2 - Gordon Hauptfleisch
Thank you, sir.
3 - JANK
Not bad but I've been doing this sort of thing too:
...13 Disturbing & Unsettling songs
01) "Witches Song" Marianne Faithful - 'Do you feel the panic, can you see the fear?' The ever-increasing groaning and howling rising up in the background can't be good....
02) "The Wolf That Lives In Lindsey" Joni Mitchell - a killer in the Hollywood Hills chillingly described; More Howling. Extraordinary acoustic Heavy Metal ending
03) "Moon Over Boubon Street" & "Sister Moon" Sting - more from the inside of a howling mind...
04) "Psycho Killer" Talking Heads - 'Can't sleep 'cause my beds on fire...' run run run away.
05) "The Nile Song" Pink Floyd - describes being howlingly dragged into the Nile by a beautiful temptress. Early heavy metal 1967; Recommended.
06) "Jackie" Sinnead O'Connor - literal chills as "She" walks the beach waiting and wailing all these long years for her sailor boy to come home; the ending wail is to be believed.
07) "Wuthering Heights" Kate Bush - "She" is now pleading at your window and "She" used to be your lover. She's cold Now what?
08) "The Bogus Man" Roxy Music - the psychopath is chasing you and now is 'clutching at your throat'; the sonics are truly disturbing and unsettling.
09) "Season Of The Witch" Donovan - wonderfully satanical guitar riff & the organ fills accentuate a mood of 'you looking in your window...'
10) "Black Sabbath" Black Sabbath - Satan is facing you backed with awesome devil power chords known to have been banned since the 1600s; you can't run
11) "Careful With That Axe, Eugene" Pink Floyd. The Scream started here.

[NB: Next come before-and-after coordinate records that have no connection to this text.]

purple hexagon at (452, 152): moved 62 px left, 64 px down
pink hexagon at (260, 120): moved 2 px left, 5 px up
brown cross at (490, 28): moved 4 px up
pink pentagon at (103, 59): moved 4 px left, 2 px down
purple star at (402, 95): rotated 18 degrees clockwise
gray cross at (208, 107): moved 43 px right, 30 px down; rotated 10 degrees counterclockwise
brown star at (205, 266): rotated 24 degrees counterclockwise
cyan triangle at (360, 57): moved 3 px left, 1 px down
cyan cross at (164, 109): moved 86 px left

12) "The Black Rider" Tom Waits. The devil is a carnival barker and he 'Will drink your blood like wine'. No kidding.
13) "White Blur #2" Aphex Twin - play this at 2am and tell me the 'laughing' and disturbing effects do not unnerve you. Beyond spooky.
4 - Gordon Hauptfleisch
Good list, though I would have opted for Kate Bush's heart-pounding "Get Out of My House" (from The Dreaming), where emerging from the cacophony of chaos, someone would rather be a mule. Its also said to be based on The Shining, and I've always found Stephen King scarier than Emily Bronte.

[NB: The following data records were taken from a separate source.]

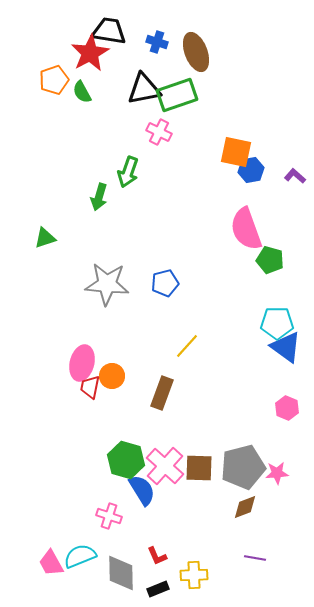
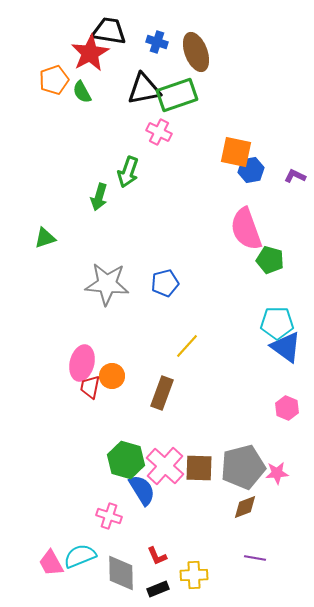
purple L-shape at (295, 176): rotated 15 degrees counterclockwise
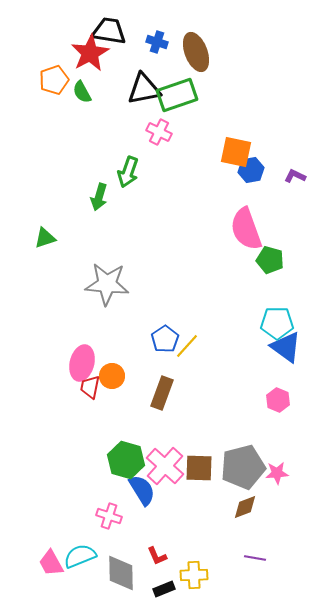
blue pentagon at (165, 283): moved 56 px down; rotated 20 degrees counterclockwise
pink hexagon at (287, 408): moved 9 px left, 8 px up
black rectangle at (158, 589): moved 6 px right
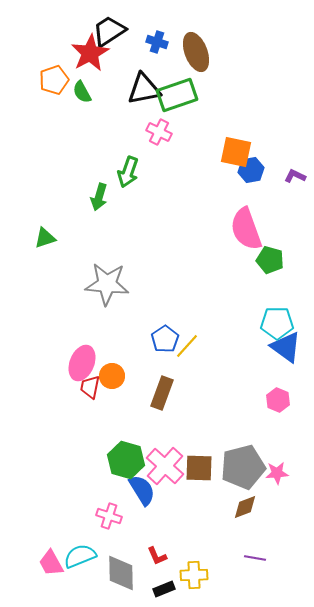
black trapezoid at (109, 31): rotated 42 degrees counterclockwise
pink ellipse at (82, 363): rotated 8 degrees clockwise
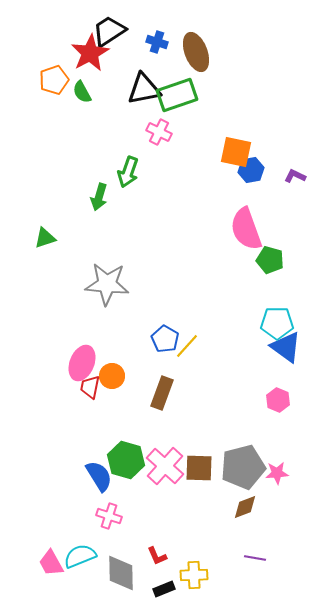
blue pentagon at (165, 339): rotated 8 degrees counterclockwise
blue semicircle at (142, 490): moved 43 px left, 14 px up
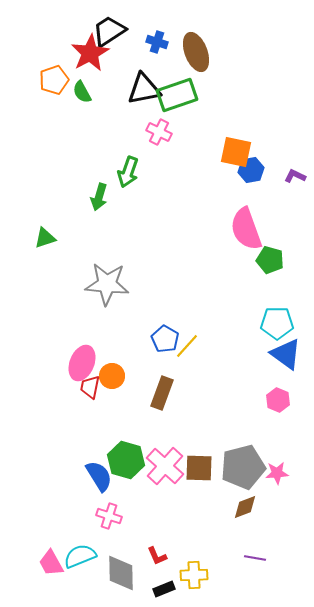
blue triangle at (286, 347): moved 7 px down
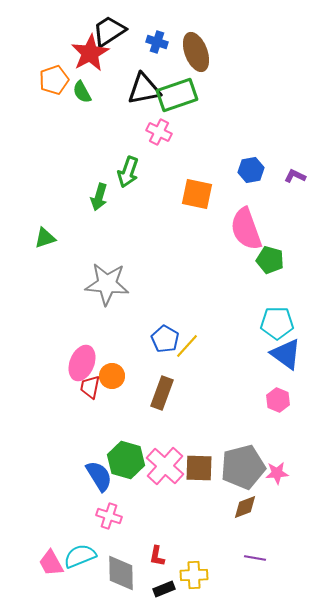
orange square at (236, 152): moved 39 px left, 42 px down
red L-shape at (157, 556): rotated 35 degrees clockwise
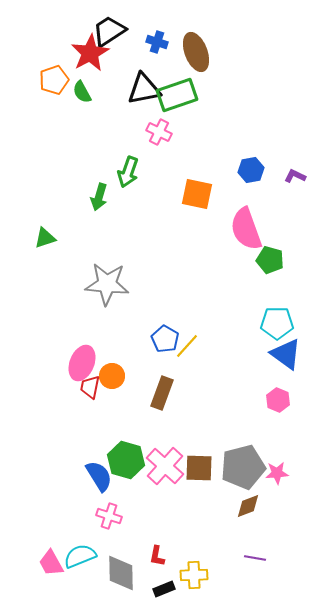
brown diamond at (245, 507): moved 3 px right, 1 px up
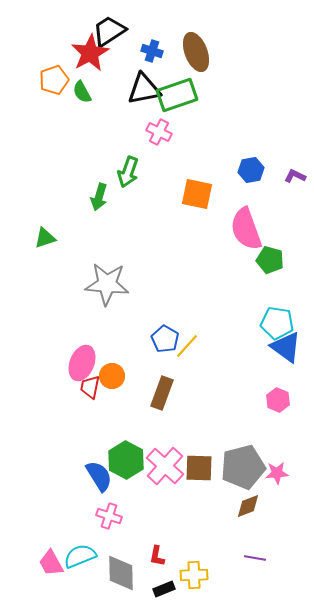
blue cross at (157, 42): moved 5 px left, 9 px down
cyan pentagon at (277, 323): rotated 8 degrees clockwise
blue triangle at (286, 354): moved 7 px up
green hexagon at (126, 460): rotated 12 degrees clockwise
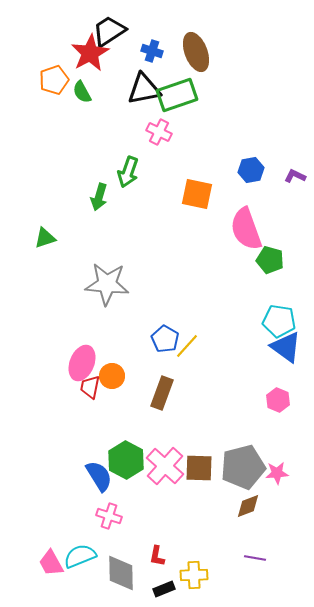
cyan pentagon at (277, 323): moved 2 px right, 2 px up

I had also considered "Psycho Killer" but dismissed it as too obvious, though if I was going for a more comprehensive list (I left a lot on the cutting room floor), I would have picked Elvis Costello's version of Leon Payne's "Psycho," a creepy song from the perspective of Charles Whitman, the Texas Tower Sniper who killed 16 people and wounded many more in 1966.
Sample lyrics:
Oh you recall that little girl mama
I believe her name was Betty Clark
Oh don't tell me that she's dead mama
'Cause I just saw her in the park
We were sitting on a bench mama
Thinking of a game to play
Seems I was holding a wrench mama
Then my mind just walked away
You think I'm psycho don't you mama
I didn't mean to break your cup
You think I'm psycho don't you mama
Mama why don't you get up?
5 - Gordon Hauptfleisch
I also hasten to add Tom Wait's daunting version of "Heigh-Ho! (The Dwarfs' Marching Song)" from Stay Awake: Various Interpretations of Music from Vintage Disney Films, which sounds just like you imagine it would.